Lauren and I .....Thanks RS yoga. And um, thanks Lauren for hooking me up with some random guy you met in a taxi from JFK :)




Years fly by so fast....I'm so glad I have a good memory. I can savor the moments of high school (which sometimes I long for), and (hopefully) remember those of today.



I really remember that day with perfect clarity. (And SAM, and CARLY). Highschool..Yeah.



One lucky girl I am.

Tuesday, May 3, 2011

Diversification. Urban Living.

Lauren is back in New York City, for good this time.
For some reason, Lauren makes New York City magical for me. I don't know how, but it only happens whenever she is here.
Lauren is my best friend. She makes me into one of the best live-in tourists around.

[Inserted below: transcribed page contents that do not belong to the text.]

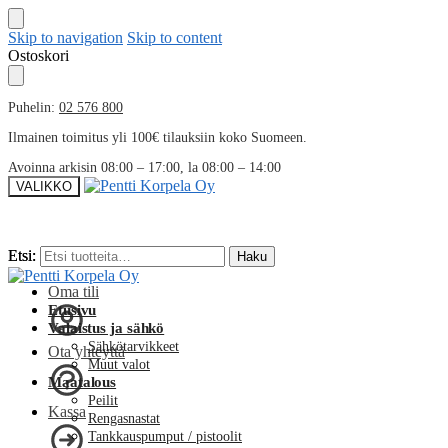
Skip to navigation
Skip to content
Ostoskori
Puhelin:
02 576 800
Ilmainen toimitus yli 100€ tilauksiin koko Suomeen.
Avoinna arkisin 08:00 – 17:00, la 08:00 – 14:00
VALIKKO
Etsi:
Etsi:
Haku
Haku
Oma tili
Etusivu
Valaistus ja sähkö
Sähkötarvikkeet
Ota yhteyttä
Muut valot
Maatalous
Peilit
Kassa
Rengasnastat
Tankkauspumput / pistoolit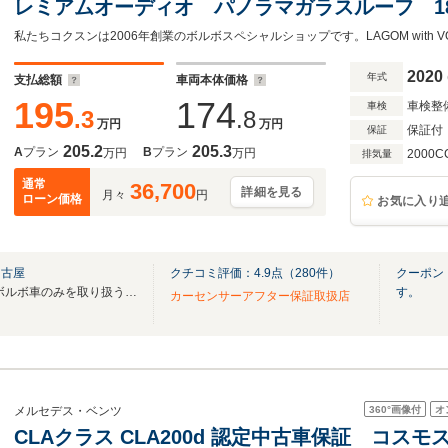
レミアムオーディオ パノラマガラスルーフ 1
ビゲーション リアビューカメラ オフブラッ
私たちコクスンは2006年創業のボルボスペシャルショップです。LAGOM with 
ー パワーシート 禁煙
2020
年式
支払総額
車両本体価格
195
174
車検整
車検
.3
.8
万円
万円
保証付
保証
205.2
205.3
A
プラン
B
プラン
万円
万円
2000C
排気量
通常
36,700
詳細を見る
月々
円
ローン価格
お気に入り
名古屋
クチコミ評価：
4.9
点（
280
件）
クーポン
当社コクスンは2006年創業のボルボ車のみを取り扱う専門店です。
す。
カーセンサーアフター保証取扱店
360°
画像付
オ
メルセデス・ベンツ
CLAクラス CLA200d 認定中古車保証 コ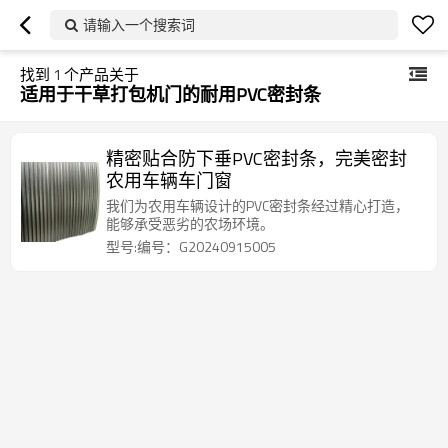
请输入一个搜索词
找到
1
个产品关于
适用于干草打包机门的耐用PVC密封条
精密贴合防下垂PVC密封条，完美密封
农用车辆车门窗
我们为农用车辆设计的PVC密封条经过精心打造，
能够承受恶劣的农场环境。
型号:编号：G20240915005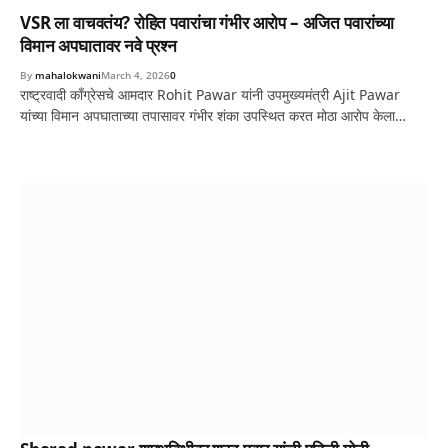
VSR ला वाचवतंय? रोहित पवारांचा गंभीर आरोप – अजित पवारांच्या
विमान अपघातावर नवे प्रश्न
By
mahalokwani
March 4, 2026
0
राष्ट्रवादी काँग्रेसचे आमदार Rohit Pawar यांनी उपमुख्यमंत्री Ajit Pawar
यांच्या विमान अपघाताच्या तपासावर गंभीर शंका उपस्थित करत मोठा आरोप केला…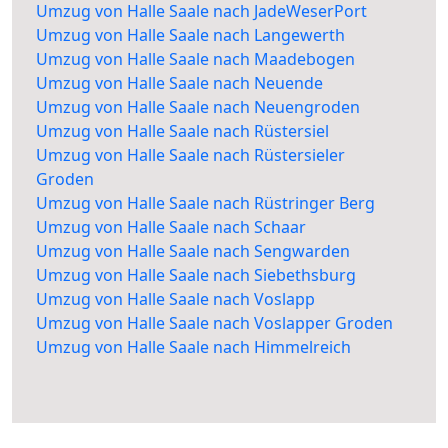
Umzug von Halle Saale nach JadeWeserPort
Umzug von Halle Saale nach Langewerth
Umzug von Halle Saale nach Maadebogen
Umzug von Halle Saale nach Neuende
Umzug von Halle Saale nach Neuengroden
Umzug von Halle Saale nach Rüstersiel
Umzug von Halle Saale nach Rüstersieler
Groden
Umzug von Halle Saale nach Rüstringer Berg
Umzug von Halle Saale nach Schaar
Umzug von Halle Saale nach Sengwarden
Umzug von Halle Saale nach Siebethsburg
Umzug von Halle Saale nach Voslapp
Umzug von Halle Saale nach Voslapper Groden
Umzug von Halle Saale nach Himmelreich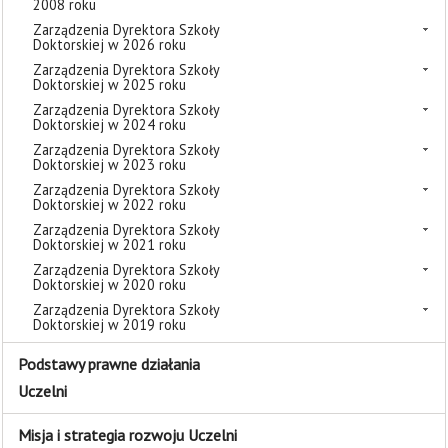
2008 roku
Zarządzenia Dyrektora Szkoły
Doktorskiej w 2026 roku
Zarządzenia Dyrektora Szkoły
Doktorskiej w 2025 roku
Zarządzenia Dyrektora Szkoły
Doktorskiej w 2024 roku
Zarządzenia Dyrektora Szkoły
Doktorskiej w 2023 roku
Zarządzenia Dyrektora Szkoły
Doktorskiej w 2022 roku
Zarządzenia Dyrektora Szkoły
Doktorskiej w 2021 roku
Zarządzenia Dyrektora Szkoły
Doktorskiej w 2020 roku
Zarządzenia Dyrektora Szkoły
Doktorskiej w 2019 roku
Podstawy prawne działania
Uczelni
Misja i strategia rozwoju Uczelni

To start off our reunion, we went to the Target in Spanish Harlem. Oh my.....It was quite the experience getting there. It was a half of a mile walk from the subway to the store. It was such a cool culture shock. Everything was in Spanish, there was a walk-up McDonald's order window, there was a "live poultry" store that smelled like a zoo (aka you go there, they kill the chicken, you get to pridefully bring it home for dinner), we stuck out like sore thumbs. But it was such a great experience and area. I would love to go spend more time there. I stood and looked around me in Spanish Harlem, and I was aware of all of the kids around me. Being raised there to me seems unfathomable, but so many are and I am intrigued...It is really something I would love to learn about.

That's the most amazing this about this city is the diversity. You don't see it until you step outside of your neighborhood or borough boundaries...And then you see the beauty of it. I feel so lucky.


I started taking the bus again today. It seems that I coincide either with taking the bus either during summer or with Lauren. I like to think Lauren, because she makes me travel a lot, considering she lives across town. So I took the bus uptown to dinner and enjoyed every minute of it. Something is soothing about it. Maybe it's the cellphone service that isn't attained being underground, maybe it's just overall a bit more peaceful and slow paced than the subway. Either way, I like it. We went to dinner at Delizia Ristorante on 74th and 1st Ave. It was pretty good. We are food adventurists.

Gross story of the day.......
Remember when you went to college (or grew up and moved away from home)? Mom and Dad gave me a big plastic container for my dorm to put food in. I stored it under my bed.
Fast forward to when I live(d) in New York City. I haven't told anyone this because I have been absolutely terrified, but I have been waking up to strange noises in the morning from under my bed. Scratching sounds. I know they are mice. But WHAT do they want from me?! I don't keep food in my room!
Fast forward to today...Me cleaning under my bed (finally a day off). I find a single box of Ramen Noodles. It was sealed, vaccutained, boxed, never touched. I must have put it in my room to take to work, forgotten it, and then it got mistakenly pushed under the bed to never be remembered. Well, it was remembered today. It certainly made its' mark. As I retrieved it, it looked basically unopened. Then, I found a hole. To my absolute horror, a mouse had found a way to take out and eat every single part (including the spices...eeek) of the cup of ramen noodles. Not a remnant of ramen, noodles, or powder left. Just styrofoam and plastic.
Moral of the story: I will always remember the plastic container to put food in whenever I need to store food under my bed...hopefully that is never.